- _Work to complete_:
In the records that follow, count each line where the string "geef" occurs. Provide the total and no other text.

Saved entries
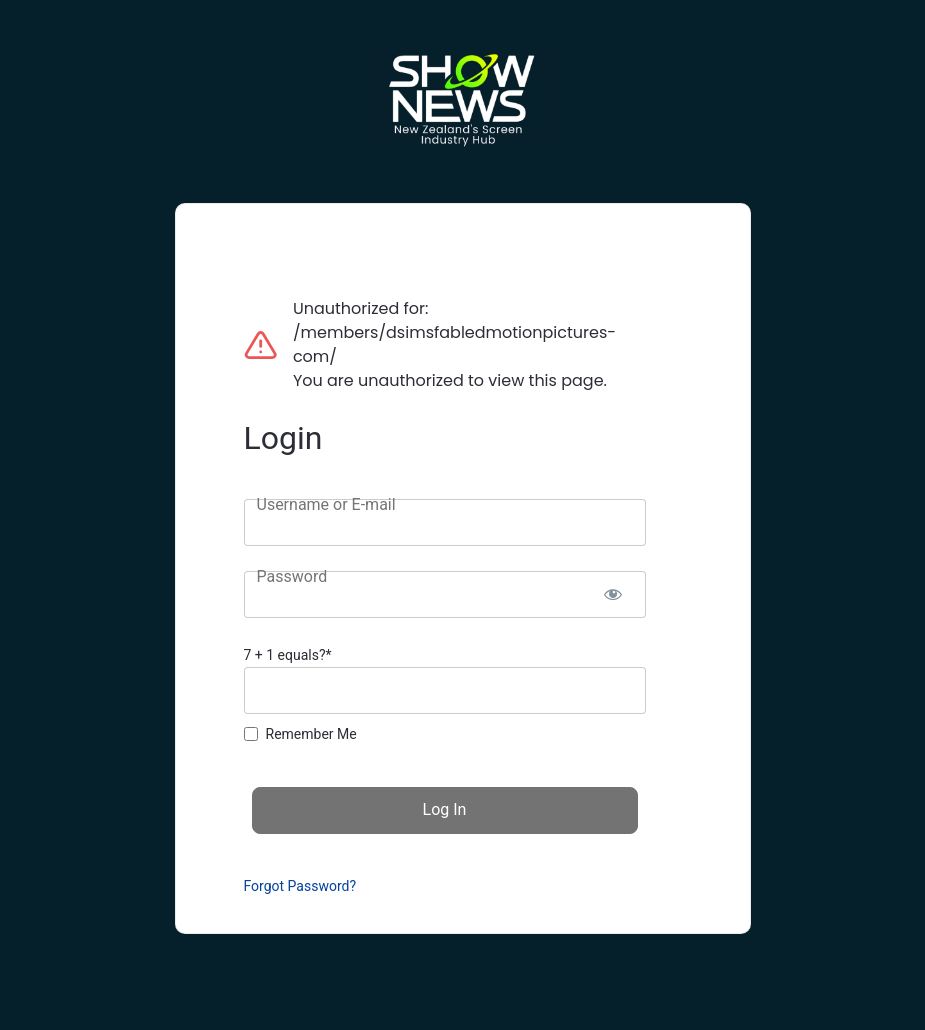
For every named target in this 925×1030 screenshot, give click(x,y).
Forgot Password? (300, 886)
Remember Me (311, 734)
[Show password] (613, 594)
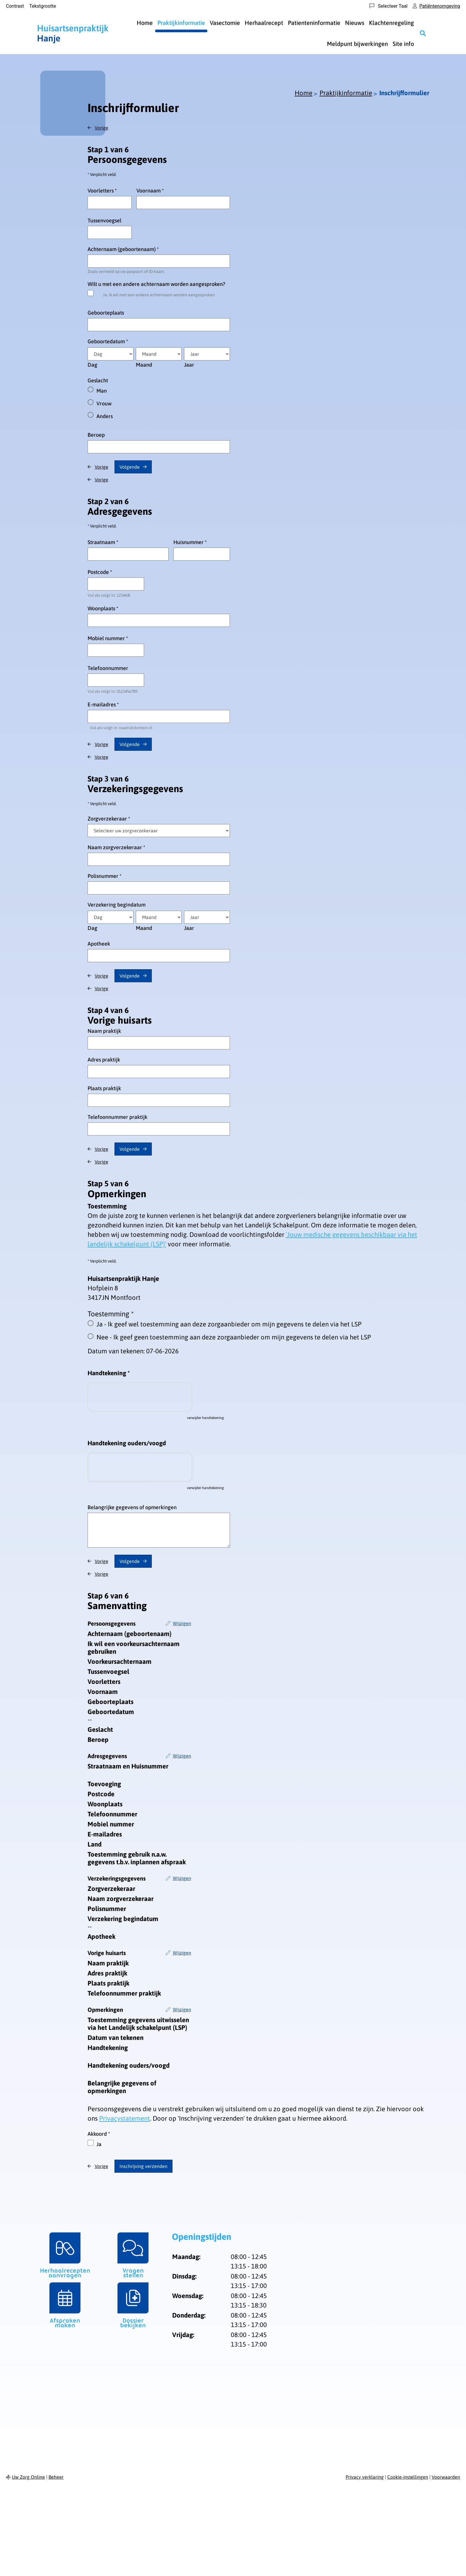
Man (101, 391)
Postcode (100, 572)
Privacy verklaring (365, 2477)
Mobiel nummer (108, 638)
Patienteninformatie (314, 22)
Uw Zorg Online (28, 2477)
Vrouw (104, 403)
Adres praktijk (104, 1059)
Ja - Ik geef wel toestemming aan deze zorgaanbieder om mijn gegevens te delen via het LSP (229, 1324)
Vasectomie (225, 22)
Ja (98, 2144)
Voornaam (150, 190)
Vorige (101, 127)
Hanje (73, 33)
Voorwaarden (446, 2477)
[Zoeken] (422, 33)
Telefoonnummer (108, 668)
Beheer (56, 2477)
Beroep (96, 435)
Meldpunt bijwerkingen (357, 43)
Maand (144, 365)
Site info (403, 43)
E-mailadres (103, 704)
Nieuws (354, 22)
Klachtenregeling (391, 22)
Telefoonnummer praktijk (117, 1117)
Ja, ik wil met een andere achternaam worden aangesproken (159, 294)
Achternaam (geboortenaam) (123, 249)
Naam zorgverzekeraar (116, 847)
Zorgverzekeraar (109, 818)
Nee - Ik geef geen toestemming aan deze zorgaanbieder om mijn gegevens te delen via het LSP (233, 1337)
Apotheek (99, 944)
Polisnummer (105, 876)
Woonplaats (103, 608)
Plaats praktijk (104, 1088)
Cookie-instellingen (407, 2477)
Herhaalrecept (264, 22)
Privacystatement (124, 2118)
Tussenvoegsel (104, 220)
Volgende (130, 467)
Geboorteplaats (106, 313)
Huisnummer (190, 542)
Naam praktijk (104, 1031)
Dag (92, 365)
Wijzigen (182, 1623)
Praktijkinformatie (181, 22)
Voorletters (102, 190)
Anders (104, 416)
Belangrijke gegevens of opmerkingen (132, 1507)
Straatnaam (103, 542)
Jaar (189, 365)
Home (145, 22)
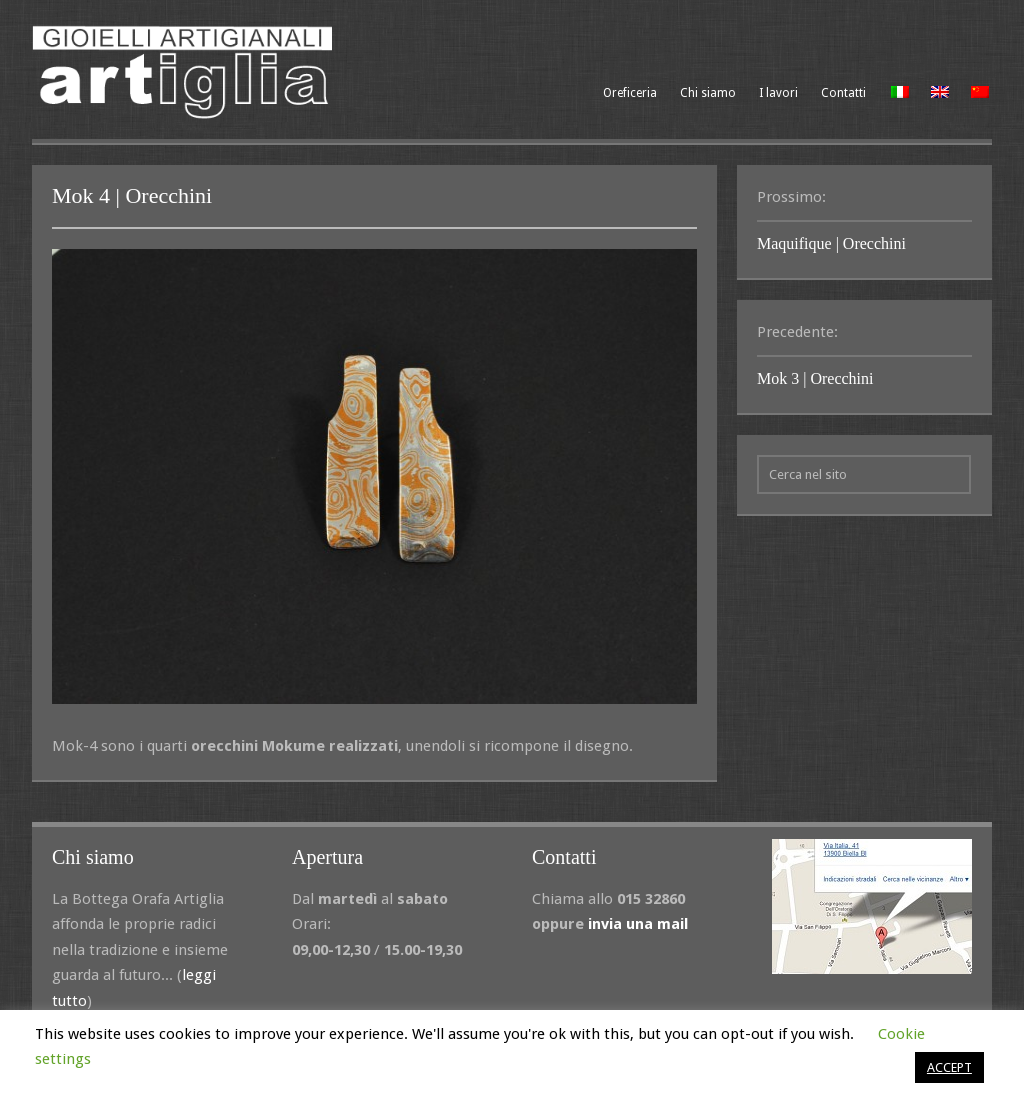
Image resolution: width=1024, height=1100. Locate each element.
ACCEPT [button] (949, 1067)
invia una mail (638, 924)
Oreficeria (630, 93)
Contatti (843, 93)
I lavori (778, 93)
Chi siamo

- _Solved problem_:
2